Germany's third grand coalition at the federal level was launched before Christmas 2013. A year later, a host of issues either the CDU or the SPD feel strongly about were up for debate, including road tolls and immigration, a quota for women, labor unity, service contracts and, once again, the minimum wage. Both sides had emerged from their cover.
On the war path
Minimum wage was the topic on a popular Sunday evening TV talk show - and SPD Labor Minister Andrea Nahles and Bavarian CDU Economics Minister Ilse Aigner were at each other's throat. Clearly, they didn't need opposition parties to disagree.
Monday saw the controversial issue of a planned quota for women on company boards; on Tuesday, a debate on immigration took a harsher turn. SPD parliamentary leader Thomas Oppermann submitted a policy paper on a "project the grand coalition should actually be able to accomplish." Interior Minister Thomas de Maiziere of the CDU argued existing laws were sufficient. "We don't need a new immigration law", said Gerda Hasselfeldt, head of the Christian Social Union (CSU) parliamentary group.

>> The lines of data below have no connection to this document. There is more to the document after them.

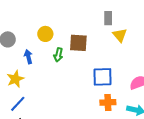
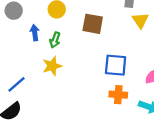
green arrow: (58, 55) -> (55, 40), moved
yellow star: (15, 79) -> (52, 66), moved

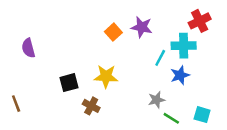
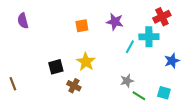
orange square: (113, 32) -> (82, 26), moved, turned 32
purple semicircle: (28, 48) -> (23, 21), moved
blue star: (180, 75) -> (172, 61), moved
yellow star: (106, 76) -> (86, 62), turned 30

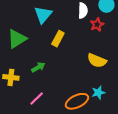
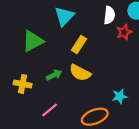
yellow semicircle: (97, 61) -> (80, 73), moved
cyan star: (98, 93) -> (120, 96), moved

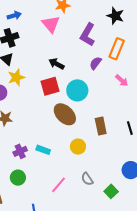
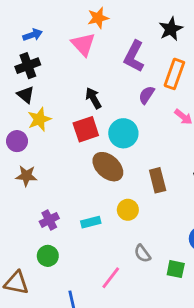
black star: (115, 16) -> (171, 29), turned 30
black arrow: (56, 64) -> (93, 98), turned 35
cyan rectangle: (43, 150) -> (91, 222), moved, turned -32
pink line: (58, 185) -> (111, 278), moved
green square: (111, 191) -> (176, 269), turned -32

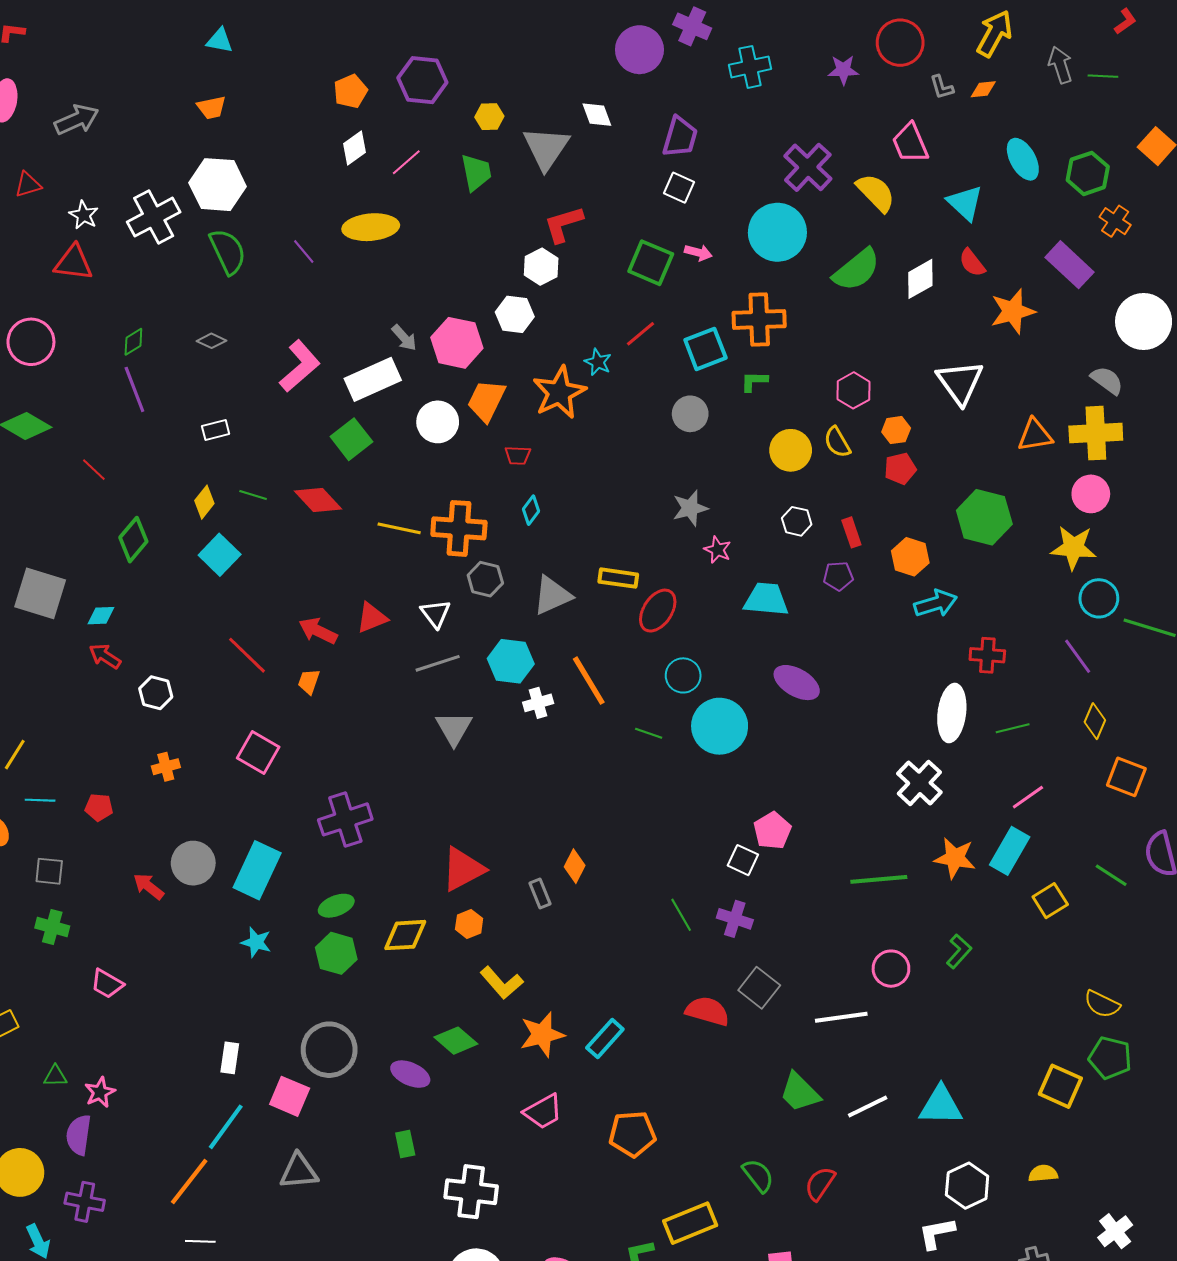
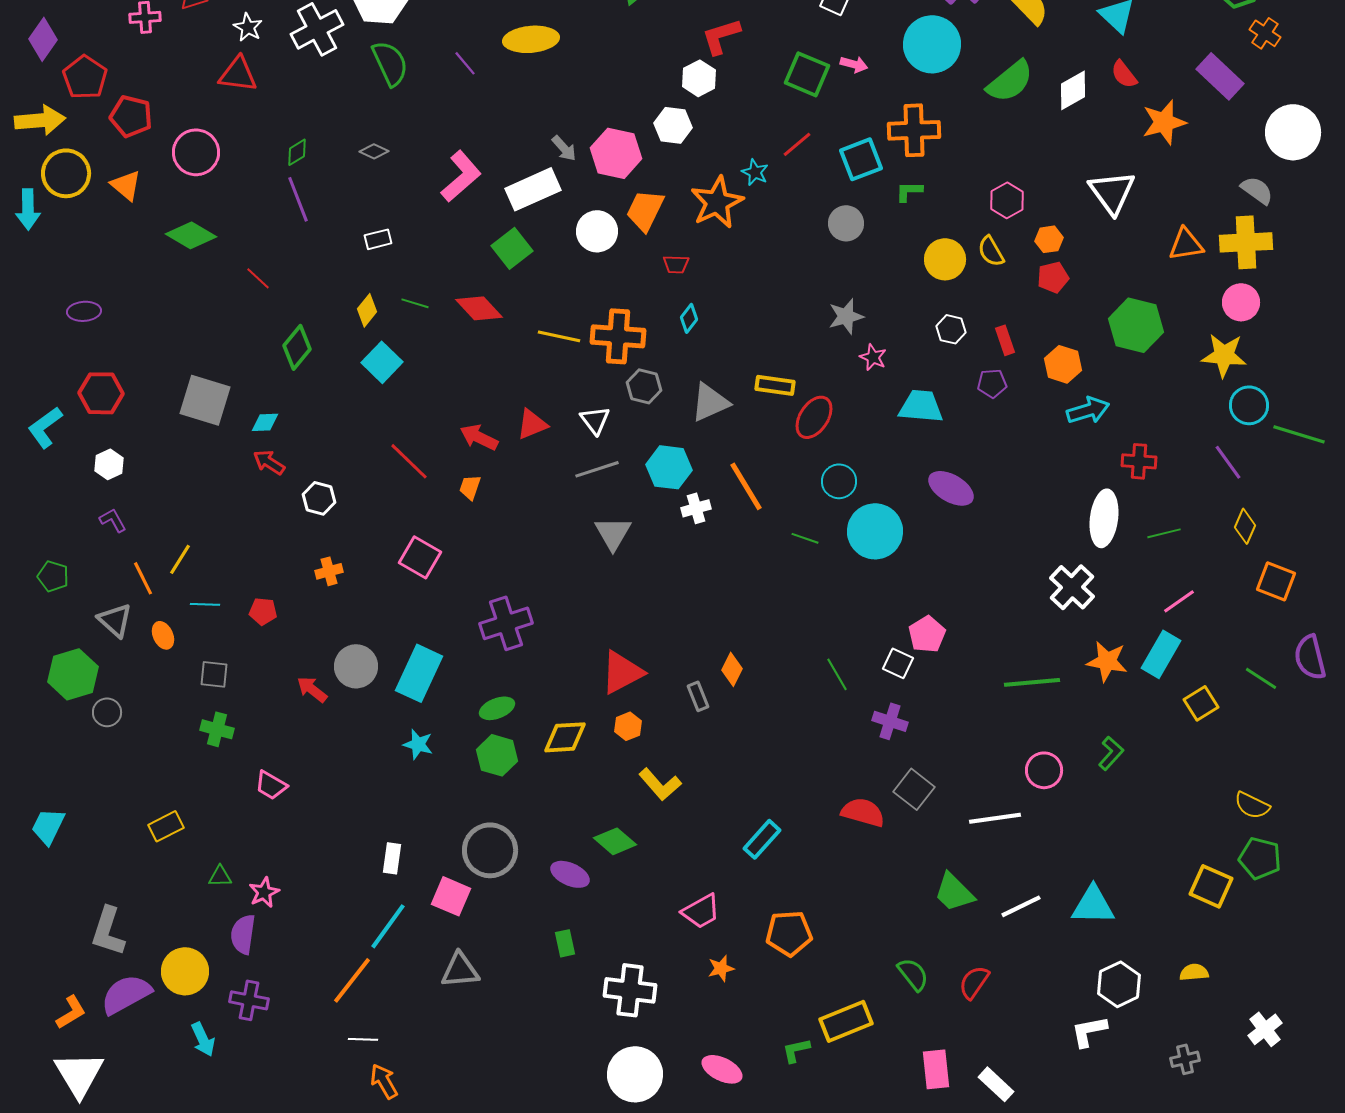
green line: (681, 915) -> (837, 674), moved
orange star: (542, 1034) -> (721, 968), moved, size x0.6

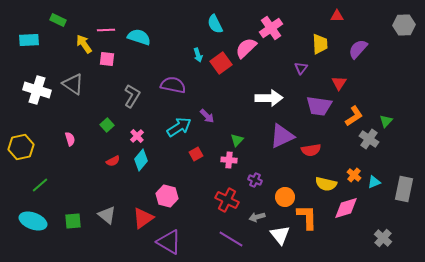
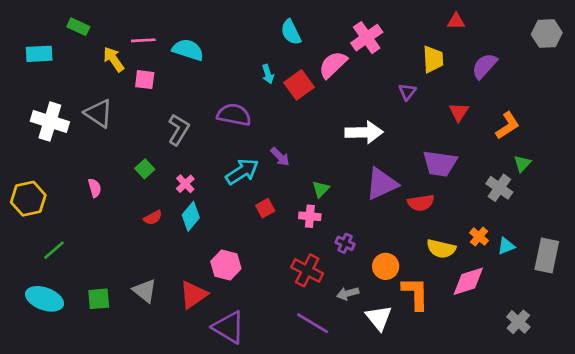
purple trapezoid: (319, 106) -> (440, 163), moved
orange L-shape: (354, 116) -> (507, 126), moved

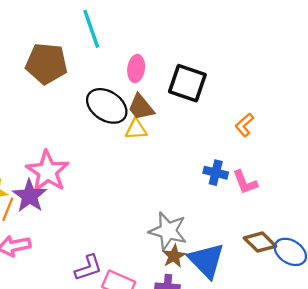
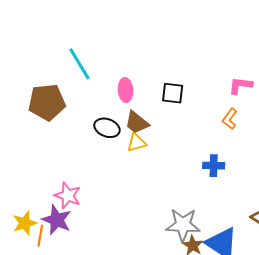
black square: (187, 83) -> (173, 93), size x0.7
black ellipse: (107, 106) -> (107, 128), size x0.7
pink star: (47, 171) -> (68, 195), size x0.7
pink L-shape: (245, 182) -> (240, 85), moved, turned 130

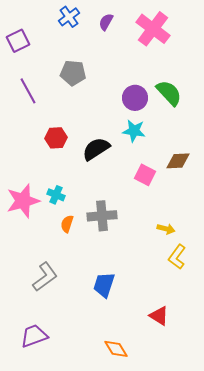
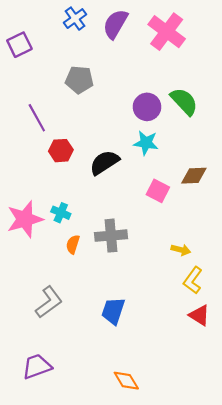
purple semicircle: (106, 22) -> (115, 24), size x1.6
purple line: (28, 91) -> (37, 118), moved
red triangle: (159, 316) -> (199, 315), moved

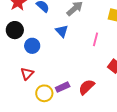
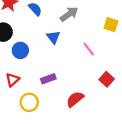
pink line: (95, 39) -> (89, 49), turned -56
purple rectangle: (63, 87) -> (48, 79), moved

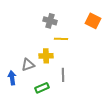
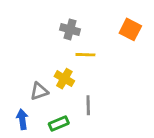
yellow cross: (46, 56) -> (64, 79), turned 32
blue arrow: (12, 78) -> (22, 119), moved

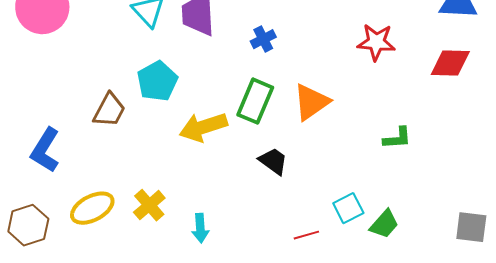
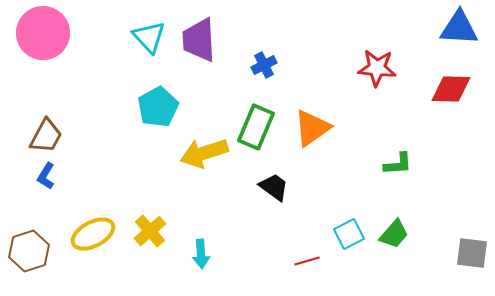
brown trapezoid: (109, 110) -> (46, 136), moved
blue L-shape: (45, 150) -> (46, 176), size x0.6
green trapezoid: (384, 224) -> (394, 234), moved

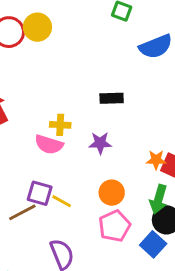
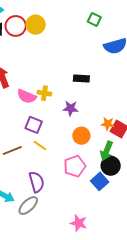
pink semicircle: (49, 144) -> (27, 96), moved
purple square: (40, 193) -> (34, 125), moved
orange circle: (112, 193) -> (81, 136), moved

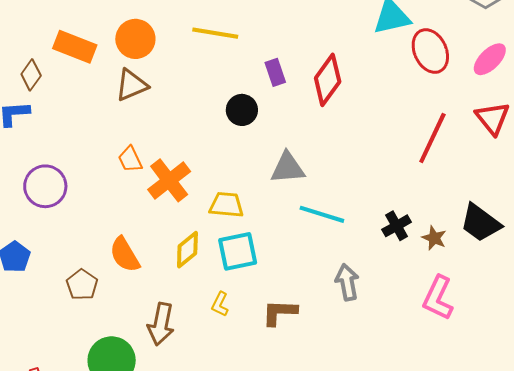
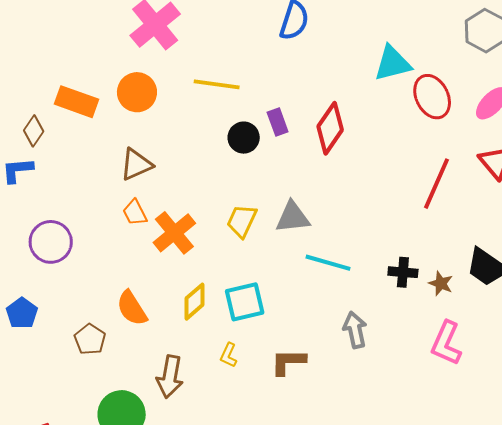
brown triangle: (132, 85) -> (136, 164), moved
black circle: (242, 110) -> (244, 138), moved
yellow trapezoid: (226, 205) -> (242, 221), moved, turned -69
black cross: (397, 226) -> (403, 272), turned 36

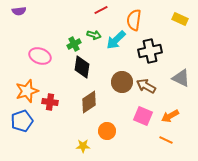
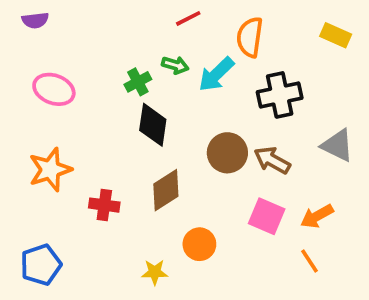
pink ellipse: (40, 56) -> (54, 89), moved
red cross: (50, 102) -> (104, 205), moved
blue pentagon: (22, 121) -> (41, 265), moved
orange line: (166, 140) -> (309, 261), turned 32

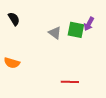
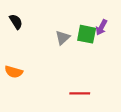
gray triangle: (55, 33) -> (63, 38), turned 40

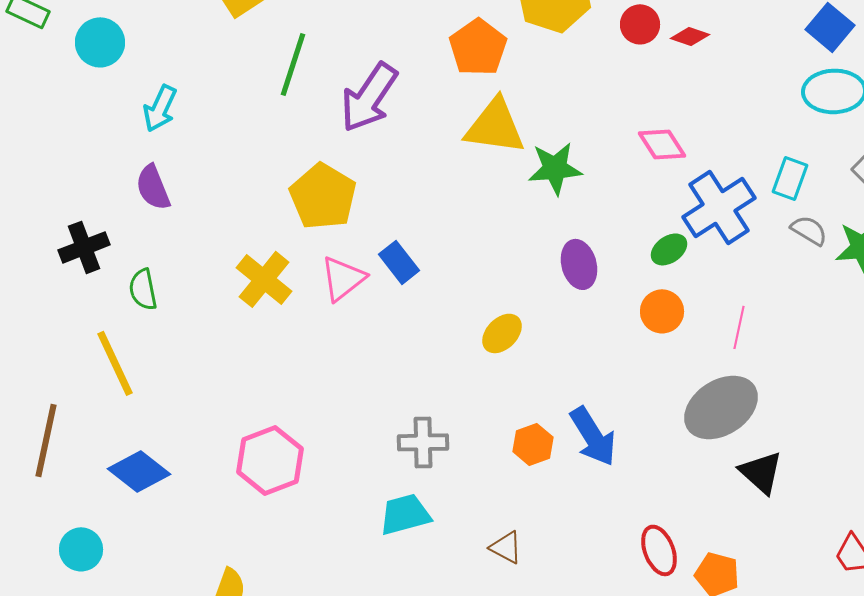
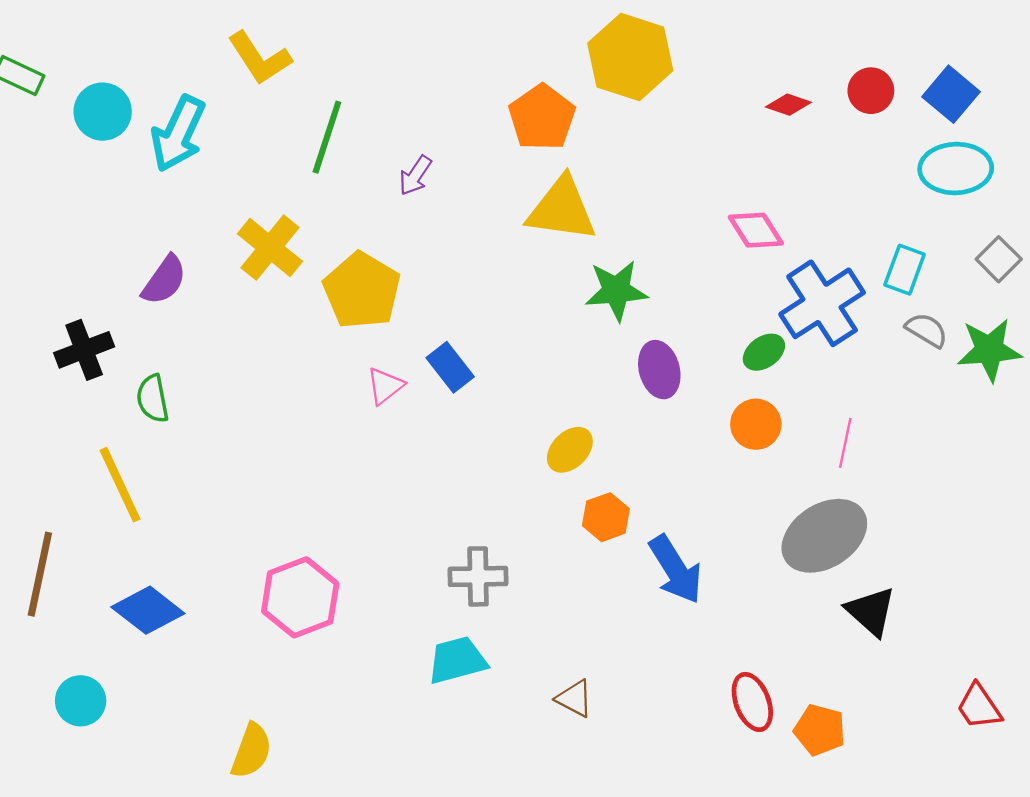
red circle: (640, 24) -> (871, 91), moved
purple arrow: (369, 97) -> (415, 175), size x0.5
cyan arrow: (160, 108) -> (178, 134), moved, size x1.4
green star: (555, 168) -> (616, 291), moved
purple semicircle: (153, 187) -> (164, 280), turned -123
pink triangle: (343, 278) -> (385, 386), size x0.7
yellow cross: (264, 279) -> (270, 248), moved
orange hexagon: (533, 444) -> (606, 517), moved

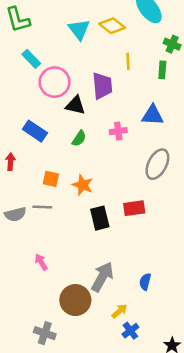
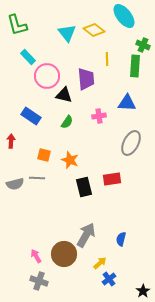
green rectangle: (162, 70) -> (135, 66), size x1.5
pink arrow: (41, 262) -> (36, 256), moved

On Wednesday, the issue was even more delicate.
The Chancellor, who also heads the CDU, and CSU leader Horst Seehofer, envisioned doing away with the solidarity surcharge after 2019 - which prompted Sigmar Gabriel, -Germany's Economics Minister, deputy Chancellor and SPD leader - to complain about a U-turn in policies.
It's not the only conflict between the two coalition partners: Finance Minister Wolfgang Schäuble announced plans to increase child benefits - insufficient, groused the SPD. "There's no way we'll go along with this," said Carola Reimann, deputy leader of the SPD parliamentary group
For better or for worse
A period of agonizing preceded each of Germany's grand coalitions - in 1966, 2005 and 2013. And once they were launched, the end was already in sight. Perhaps vaguely at first, then openly. "It's started really early this time," according to a Social Democrat who has seen many a coalition government come and go. "A marriage has good and bad days, too - but husband and wife have agreed to grow old together," a CDU lawmaker says. Other deputies agree: Germany has seen less stressful coalition governments.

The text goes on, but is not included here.